In level flight (i.e. zero vertical rate), the longitudinal equation of motion can be succinctly written as:

$$m\dot{V}=T-D$$

$m$ is airplane mass, $V$ is airspeed, $T$ is thrust and $D$ is drag. Now if we express thrust and drag as first order approximation as a function of change in airspeed ($\Delta V$) from the trimmed condition, we have:

$$T=T_0+\frac{dT}{dV}\Delta V=T_0+T_V\Delta V$$ and $$D=D_0+\frac{dD}{dV}\Delta V=D_0+D_V\Delta V$$

At trim condition, we necessarily have $T_0=D_0$. So now we have a new equation of motion:

$$m\dot{\Delta V}=(T_V-D_V)\Delta V$$

This equation is a first order ordinary differential equation, and is stable if $T_V-D_V<0$ and unstable otherwise.

  • For a jet plane, thrust is fairly constant in flat rated conditions and $T_V$ is approximately zero. Thus, $D_V=0$ corresponds exactly to minimum drag or minimum thrust required (where $C_{D_0}=C_{D_i}$ for high aspect ratio, low Mach airplanes).

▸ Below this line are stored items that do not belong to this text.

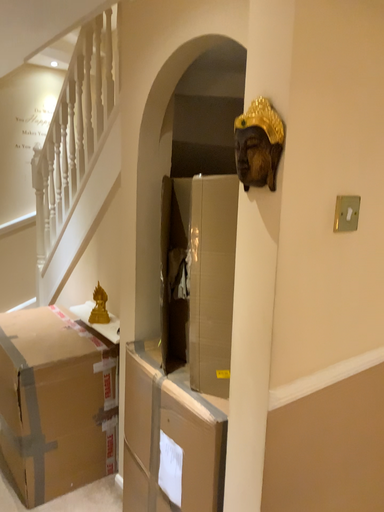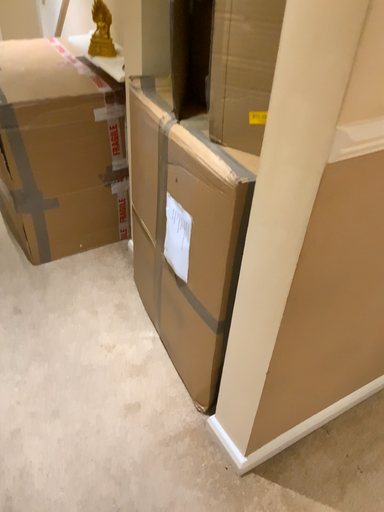 Question: How did the camera likely rotate when shooting the video?

Choices:
 (A) rotated downward
 (B) rotated upward

Answer: (A) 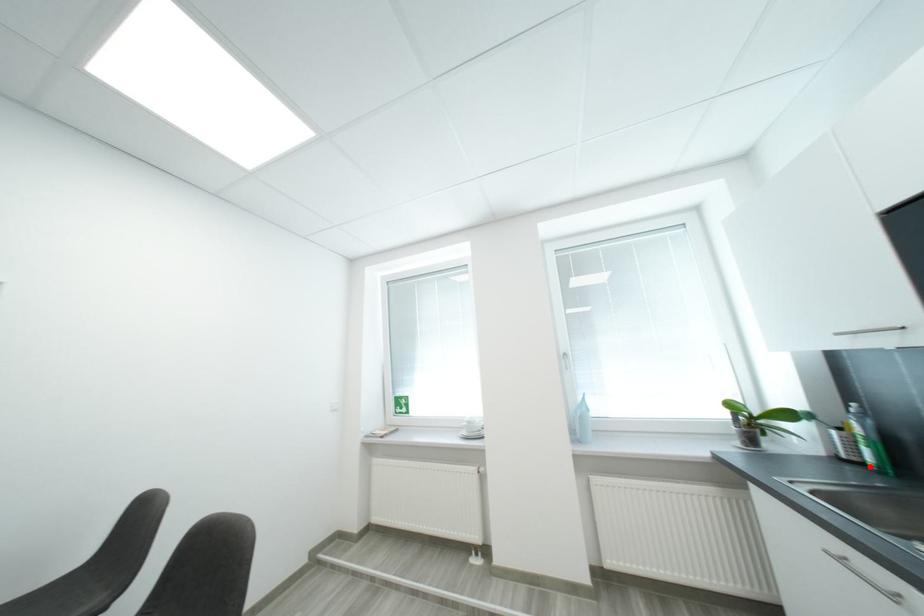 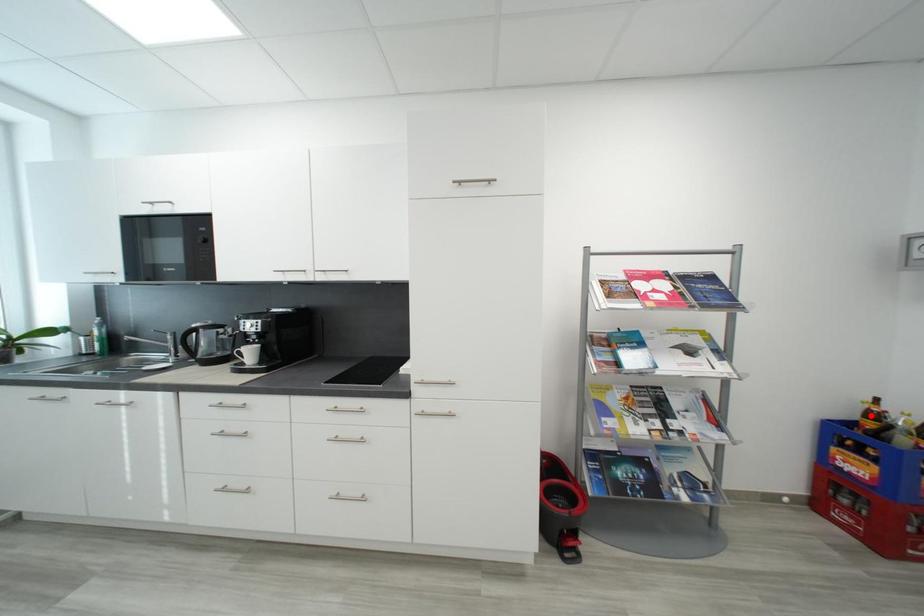 I am providing you with two images of the same scene from different viewpoints. A red point is marked on the first image and another point is marked on the second image. Does the point marked in image1 correspond to the same location as the one in image2?

No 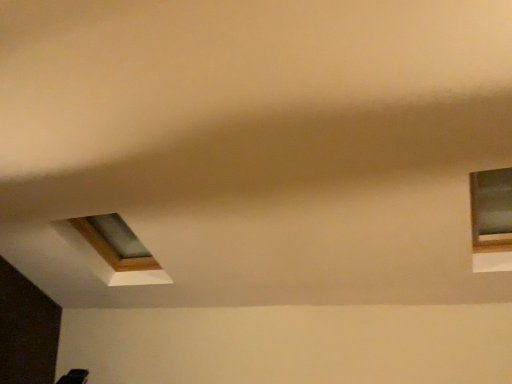 How much space does transparent glass window at upper left, which appears as the 2th window when viewed from the right, occupy vertically?

transparent glass window at upper left, which appears as the 2th window when viewed from the right, is 20.09 inches tall.

The height and width of the screenshot is (384, 512). What do you see at coordinates (115, 242) in the screenshot?
I see `transparent glass window at upper left, the 1th window positioned from the left` at bounding box center [115, 242].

  • For a propeller plane, power is constant, but now the stability criterion is $-\frac{P}{V^2}-D_V<0$. This corresponds neither to minimum power required nor minimum thrust required.

2. Addendum

What does this result mean, exactly? If an airplane is trimmed in the speed unstable regime, will it decay toward stall if it experiences a speed perturbation with pilot hands-off, even if it's statically longitudinally stable?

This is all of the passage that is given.